May the Wind be with you
The winding river was very serpentine - in fact that 9 miles was only half that by car. Every now and then, there would be a substantial headwind, and though I didn’t consult the compass on my phone I was sure that it was a north wind, and that once we arrived at wide open Schroon Lake, we’d have to paddle against it.
When we finally arrived at the mouth of the river and onto the open lake itself, we were in for a surprise. We were treated to a miracle tailwind, which is a good thing, given my out-of-paddling-shape arms. We paddled the last bit around the first peninsula on the right to land on Schroon Lake Town Beach near the boat launch.
Getting out of the boats, we realized that our feet, though covered in neoprene, were very cold from getting wet and sitting on the bottom of our boats - essentially “on” the cold water. It’s important to prepare for these conditions, and a wet or drysuit is definitely recommended.
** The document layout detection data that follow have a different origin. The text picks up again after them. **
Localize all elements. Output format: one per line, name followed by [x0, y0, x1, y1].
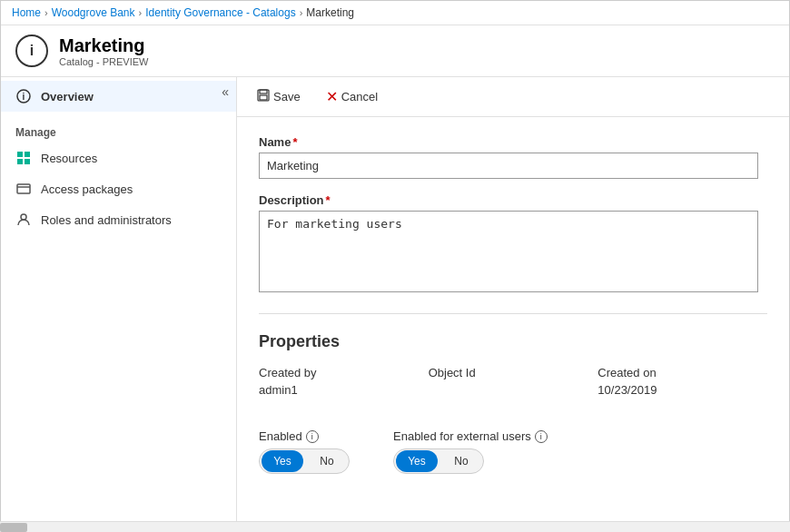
breadcrumb-sep-2: ›: [139, 7, 143, 18]
breadcrumb-sep-1: ›: [44, 7, 48, 18]
enabled-yes-option[interactable]: Yes: [262, 450, 303, 472]
external-toggle[interactable]: Yes No: [393, 448, 484, 474]
resources-icon: [15, 150, 32, 166]
main-layout: « i Overview Manage Resources: [1, 77, 789, 529]
page-header: i Marketing Catalog - PREVIEW: [1, 25, 789, 77]
sidebar-roles-label: Roles and administrators: [41, 213, 172, 227]
description-label: Description *: [259, 193, 767, 207]
cancel-icon: ✕: [326, 88, 338, 105]
breadcrumb-woodgrove[interactable]: Woodgrove Bank: [52, 6, 135, 19]
breadcrumb-current: Marketing: [306, 6, 354, 19]
external-toggle-group: Enabled for external users i Yes No: [393, 429, 548, 474]
horizontal-scrollbar[interactable]: [0, 521, 790, 532]
svg-rect-6: [260, 90, 267, 94]
created-on-col: Created on 10/23/2019: [597, 366, 767, 411]
access-packages-icon: [15, 181, 32, 197]
save-button[interactable]: Save: [252, 85, 306, 108]
scrollbar-thumb[interactable]: [0, 523, 27, 532]
enabled-no-option[interactable]: No: [305, 449, 349, 473]
sidebar: « i Overview Manage Resources: [1, 77, 237, 529]
toolbar: Save ✕ Cancel: [237, 77, 789, 117]
description-textarea[interactable]: [259, 211, 758, 292]
sidebar-item-roles[interactable]: Roles and administrators: [1, 204, 236, 235]
page-title: Marketing: [59, 35, 148, 56]
object-id-label: Object Id: [429, 366, 598, 379]
cancel-button[interactable]: ✕ Cancel: [321, 84, 383, 109]
created-on-label: Created on: [597, 366, 767, 379]
external-yes-option[interactable]: Yes: [396, 450, 438, 472]
name-required: *: [292, 135, 297, 149]
sidebar-item-overview[interactable]: i Overview: [1, 81, 236, 112]
save-icon: [257, 89, 270, 104]
breadcrumb-home[interactable]: Home: [12, 6, 41, 19]
description-group: Description *: [259, 193, 767, 295]
svg-rect-7: [260, 95, 267, 100]
form-area: Name * Description * Properties Created …: [237, 117, 789, 492]
sidebar-resources-label: Resources: [41, 152, 97, 165]
created-by-col: Created by admin1: [259, 366, 429, 411]
svg-rect-2: [17, 184, 30, 193]
properties-title: Properties: [259, 332, 767, 351]
sidebar-item-access-packages[interactable]: Access packages: [1, 173, 236, 204]
breadcrumb-sep-3: ›: [300, 7, 303, 18]
cancel-label: Cancel: [341, 90, 378, 103]
sidebar-overview-label: Overview: [41, 90, 94, 103]
title-block: Marketing Catalog - PREVIEW: [59, 35, 148, 67]
name-label: Name *: [259, 135, 767, 149]
breadcrumb-catalogs[interactable]: Identity Governance - Catalogs: [145, 6, 295, 19]
breadcrumb: Home › Woodgrove Bank › Identity Governa…: [1, 1, 789, 25]
sidebar-collapse-button[interactable]: «: [222, 84, 229, 99]
external-label: Enabled for external users i: [393, 429, 548, 443]
toggles-row: Enabled i Yes No Enabled for external us…: [259, 429, 767, 474]
external-info-icon[interactable]: i: [535, 430, 548, 443]
name-group: Name *: [259, 135, 767, 179]
created-by-label: Created by: [259, 366, 429, 379]
enabled-toggle[interactable]: Yes No: [259, 448, 350, 474]
header-icon: i: [15, 34, 48, 67]
properties-grid: Created by admin1 Object Id Created on 1…: [259, 366, 767, 411]
description-required: *: [326, 193, 331, 207]
content-area: Save ✕ Cancel Name * Description *: [237, 77, 789, 529]
enabled-label: Enabled i: [259, 429, 350, 443]
info-icon: i: [15, 88, 32, 104]
svg-point-4: [21, 214, 26, 220]
created-on-value: 10/23/2019: [597, 383, 767, 397]
save-label: Save: [273, 90, 301, 103]
external-no-option[interactable]: No: [439, 449, 483, 473]
sidebar-access-packages-label: Access packages: [41, 182, 133, 196]
section-separator: [259, 313, 767, 314]
enabled-toggle-group: Enabled i Yes No: [259, 429, 350, 474]
sidebar-manage-label: Manage: [1, 112, 236, 143]
roles-icon: [15, 212, 32, 228]
name-input[interactable]: [259, 153, 758, 179]
page-subtitle: Catalog - PREVIEW: [59, 56, 148, 67]
sidebar-item-resources[interactable]: Resources: [1, 143, 236, 173]
object-id-col: Object Id: [429, 366, 598, 411]
enabled-info-icon[interactable]: i: [306, 430, 319, 443]
svg-text:i: i: [23, 92, 25, 102]
created-by-value: admin1: [259, 383, 429, 397]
This is a terrific spring paddle, and though I imagine the upper section likely gets very “bony” later in the warm season, I bet the Schroon Falls to the boat launch section is popular during summer and fall, too. We arrived at the van at around 6 p.m. - for a total of 4.5 hours of paddling.
Happy to arrive at the van and change a few layers, we put the boats up on the roof rack. And after all that, they were still dusty.
-Kim Rielly is the director of communications for the Regional Office of Sustainable Tourism.